Saved entries:
== == ==
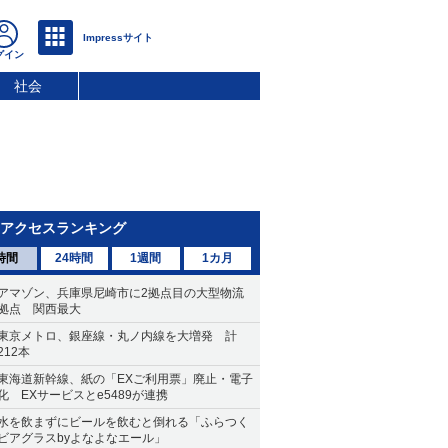
社会
アクセスランキング
時間
24時間
1週間
1カ月
アマゾン、兵庫県尼崎市に2拠点目の大型物流
拠点 関西最大
東京メトロ、銀座線・丸ノ内線を大増発 計
212本
東海道新幹線、紙の「EXご利用票」廃止・電子
化 EXサービスとe5489が連携
水を飲まずにビールを飲むと倒れる「ふらつく
ビアグラスbyよなよなエール」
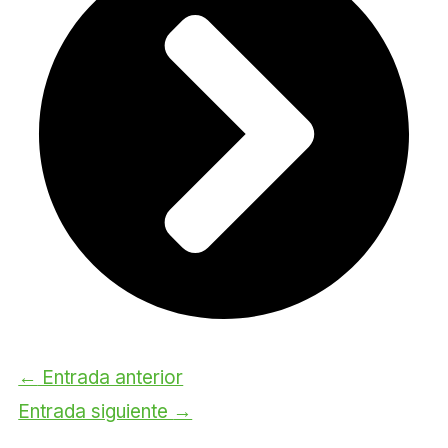
←
Entrada anterior
Entrada siguiente
→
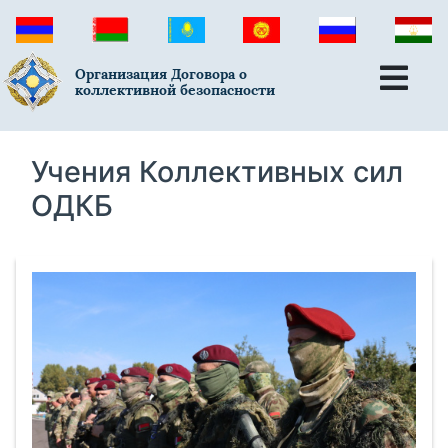
Организация Договора о
коллективной безопасности
Учения Коллективных сил
ОДКБ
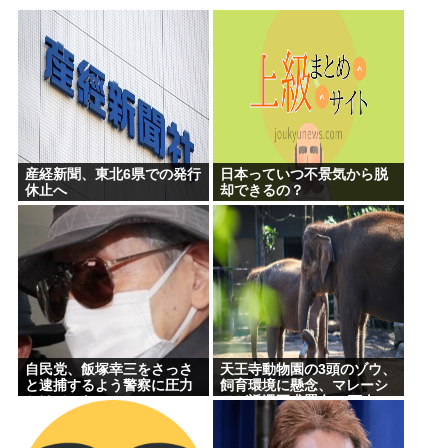
産経新聞、東北6県での発行
日本っていつ不景気から脱
休止へ
却できるの？
自民党、飯塚幸三をさっさ
天王寺動物園の3頭のゾウ、
と逮捕するよう警察に圧力
飼育環境に懸念、マレーシ
かけていたwww
アが返還要求署名17万人。
酷すぎる日本の動物園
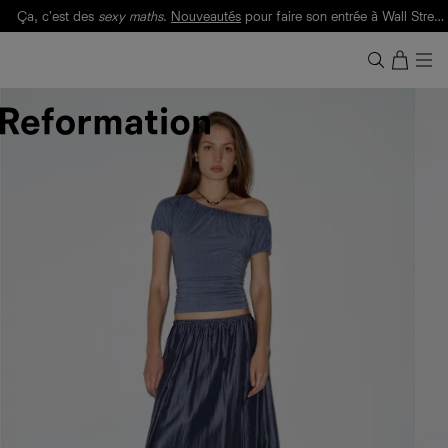
Ça, c'est des
sexy maths
.
Nouveautés
pour faire son entrée à Wall Street.
Notre Bilan Responsable 2025 est ici.
Lisez-le
.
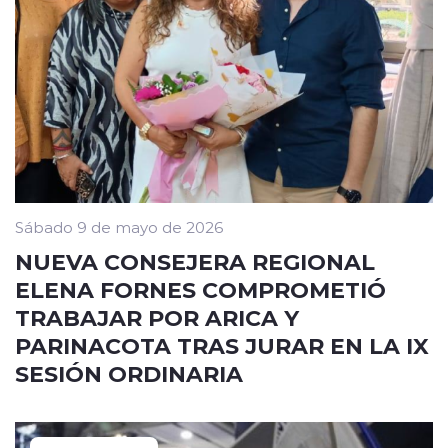
Sábado 9 de mayo de 2026
NUEVA CONSEJERA REGIONAL
ELENA FORNES COMPROMETIÓ
TRABAJAR POR ARICA Y
PARINACOTA TRAS JURAR EN LA IX
SESIÓN ORDINARIA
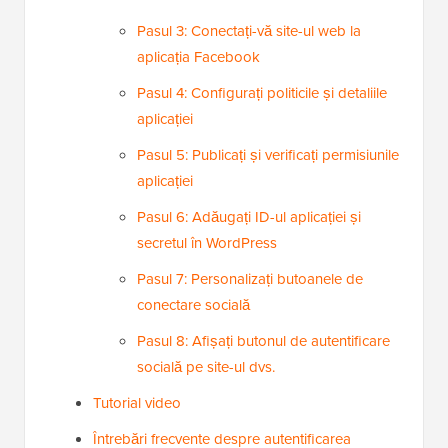
Pasul 3: Conectați-vă site-ul web la
aplicația Facebook
Pasul 4: Configurați politicile și detaliile
aplicației
Pasul 5: Publicați și verificați permisiunile
aplicației
Pasul 6: Adăugați ID-ul aplicației și
secretul în WordPress
Pasul 7: Personalizați butoanele de
conectare socială
Pasul 8: Afișați butonul de autentificare
socială pe site-ul dvs.
Tutorial video
Întrebări frecvente despre autentificarea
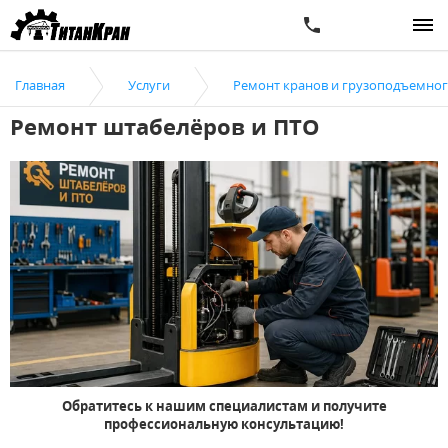
Главная
Услуги
Ремонт кранов и грузоподъемно
Ремонт штабелёров и ПТО
Обратитесь к нашим специалистам и получите
профессиональную консультацию!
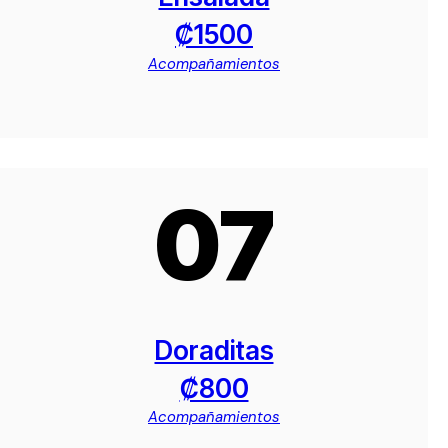
₡1500
Acompañamientos
07
Doraditas
₡800
Acompañamientos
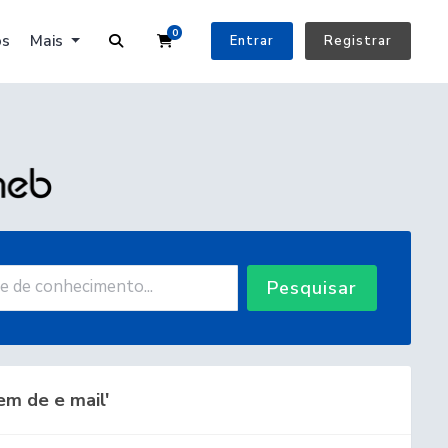
0
Carrinho de Compras
os
Mais
Entrar
Registrar
Pesquisar
m de e mail'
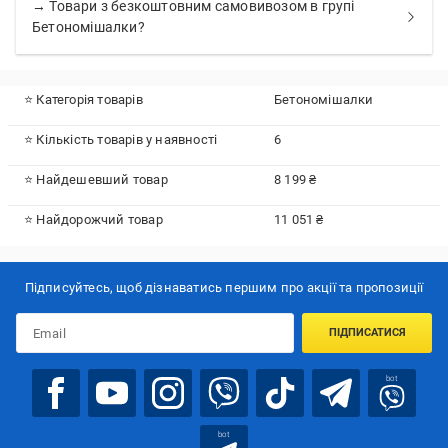
→ Товари з безкоштовним самовивозом в групі
Бетономішалки?
⭐ Категорія товарів
Бетономішалки
⭐ Кількість товарів у наявності
6
⭐ Найдешевший товар
8 199 ₴
⭐ Найдорожчий товар
11 051 ₴
Підписуйтесь, щоб дізнаватись першим про акції та пропозиції
ПІДПИСАТИСЯ
bot
bot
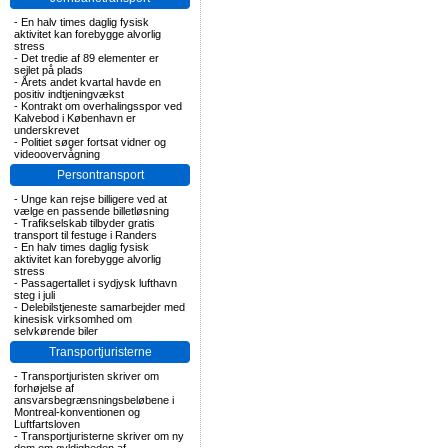
-
En halv times daglig fysisk
aktivitet kan forebygge alvorlig
stress
-
Det tredie af 89 elementer er
sejlet på plads
-
Årets andet kvartal havde en
positiv indtjeningvækst
-
Kontrakt om overhalingsspor ved
Kalvebod i København er
underskrevet
-
Politiet søger fortsat vidner og
videoovervågning
Persontransport
-
Unge kan rejse billigere ved at
vælge en passende billetløsning
-
Trafikselskab tilbyder gratis
transport til festuge i Randers
-
En halv times daglig fysisk
aktivitet kan forebygge alvorlig
stress
-
Passagertallet i sydjysk lufthavn
steg i juli
-
Delebilstjeneste samarbejder med
kinesisk virksomhed om
selvkørende biler
Transportjuristerne
-
Transportjuristen skriver om
forhøjelse af
ansvarsbegrænsningsbeløbene i
Montreal-konventionen og
Luftfartsloven
-
Transportjuristerne skriver om ny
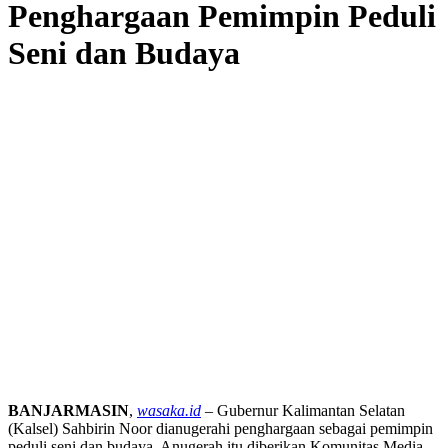
Penghargaan Pemimpin Peduli
Seni dan Budaya
BANJARMASIN
,
wasaka.id
– Gubernur Kalimantan Selatan
(Kalsel) Sahbirin Noor dianugerahi penghargaan sebagai pemimpin
peduli seni dan budaya. Anugerah itu diberikan Komunitas Media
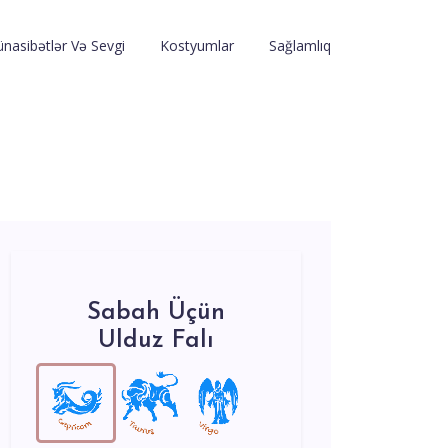
nasibətlər Və Sevgi
Kostyumlar
Sağlamlıq
Sabah Üçün
Ulduz Falı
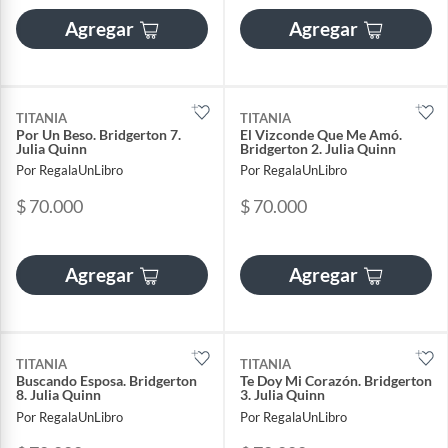
Agregar
Agregar
TITANIA
TITANIA
Por Un Beso. Bridgerton 7.
El Vizconde Que Me Amó.
Julia Quinn
Bridgerton 2. Julia Quinn
Por RegalaUnLibro
Por RegalaUnLibro
$ 70.000
$ 70.000
Agregar
Agregar
TITANIA
TITANIA
Buscando Esposa. Bridgerton
Te Doy Mi Corazón. Bridgerton
8. Julia Quinn
3. Julia Quinn
Por RegalaUnLibro
Por RegalaUnLibro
== == ==
## What the task requires
Transcribe each entry above character for character, omitting pictures.

## Task response
社会
アクセスランキング
時間
24時間
1週間
1カ月
アマゾン、兵庫県尼崎市に2拠点目の大型物流
拠点 関西最大
東京メトロ、銀座線・丸ノ内線を大増発 計
212本
東海道新幹線、紙の「EXご利用票」廃止・電子
化 EXサービスとe5489が連携
水を飲まずにビールを飲むと倒れる「ふらつく
ビアグラスbyよなよなエール」
←
Entrada anterior
Entrada siguiente
→
Организация Договора о
коллективной безопасности
Учения Коллективных сил
ОДКБ
産経新聞、東北6県での発行
日本っていつ不景気から脱
休止へ
却できるの？
自民党、飯塚幸三をさっさ
天王寺動物園の3頭のゾウ、
と逮捕するよう警察に圧力
飼育環境に懸念、マレーシ
かけていたwww
アが返還要求署名17万人。
酷すぎる日本の動物園
Ça, c'est des
sexy maths
.
Nouveautés
pour faire son entrée à Wall Street.
Notre Bilan Responsable 2025 est ici.
Lisez-le
.
Sábado 9 de mayo de 2026
NUEVA CONSEJERA REGIONAL
ELENA FORNES COMPROMETIÓ
TRABAJAR POR ARICA Y
PARINACOTA TRAS JURAR EN LA IX
SESIÓN ORDINARIA
Pasul 3: Conectați-vă site-ul web la
aplicația Facebook
Pasul 4: Configurați politicile și detaliile
aplicației
Pasul 5: Publicați și verificați permisiunile
aplicației
Pasul 6: Adăugați ID-ul aplicației și
secretul în WordPress
Pasul 7: Personalizați butoanele de
conectare socială
Pasul 8: Afișați butonul de autentificare
socială pe site-ul dvs.
Tutorial video
Întrebări frecvente despre autentificarea
Главная
Услуги
Ремонт кранов и грузоподъемно
Ремонт штабелёров и ПТО
Обратитесь к нашим специалистам и получите
профессиональную консультацию!
₡1500
Acompañamientos
07
Doraditas
₡800
Acompañamientos
0
Carrinho de Compras
os
Mais
Entrar
Registrar
Pesquisar
m de e mail'
→ Товари з безкоштовним самовивозом в групі
Бетономішалки?
⭐ Категорія товарів
Бетономішалки
⭐ Кількість товарів у наявності
6
⭐ Найдешевший товар
8 199 ₴
⭐ Найдорожчий товар
11 051 ₴
Підписуйтесь, щоб дізнаватись першим про акції та пропозиції
ПІДПИСАТИСЯ
bot
bot
-
En halv times daglig fysisk
aktivitet kan forebygge alvorlig
stress
-
Det tredie af 89 elementer er
sejlet på plads
-
Årets andet kvartal havde en
positiv indtjeningvækst
-
Kontrakt om overhalingsspor ved
Kalvebod i København er
underskrevet
-
Politiet søger fortsat vidner og
videoovervågning
Persontransport
-
Unge kan rejse billigere ved at
vælge en passende billetløsning
-
Trafikselskab tilbyder gratis
transport til festuge i Randers
-
En halv times daglig fysisk
aktivitet kan forebygge alvorlig
stress
-
Passagertallet i sydjysk lufthavn
steg i juli
-
Delebilstjeneste samarbejder med
kinesisk virksomhed om
selvkørende biler
Transportjuristerne
-
Transportjuristen skriver om
forhøjelse af
ansvarsbegrænsningsbeløbene i
Montreal-konventionen og
Luftfartsloven
-
Transportjuristerne skriver om ny
Penghargaan Pemimpin Peduli
Seni dan Budaya
BANJARMASIN
,
wasaka.id
– Gubernur Kalimantan Selatan
(Kalsel) Sahbirin Noor dianugerahi penghargaan sebagai pemimpin
peduli seni dan budaya. Anugerah itu diberikan Komunitas Media
nasibətlər Və Sevgi
Kostyumlar
Sağlamlıq
Sabah Üçün
Ulduz Falı
Agregar
Agregar
TITANIA
TITANIA
Por Un Beso. Bridgerton 7.
El Vizconde Que Me Amó.
Julia Quinn
Bridgerton 2. Julia Quinn
Por RegalaUnLibro
Por RegalaUnLibro
$ 70.000
$ 70.000
Agregar
Agregar
TITANIA
TITANIA
Buscando Esposa. Bridgerton
Te Doy Mi Corazón. Bridgerton
8. Julia Quinn
3. Julia Quinn
Por RegalaUnLibro
Por RegalaUnLibro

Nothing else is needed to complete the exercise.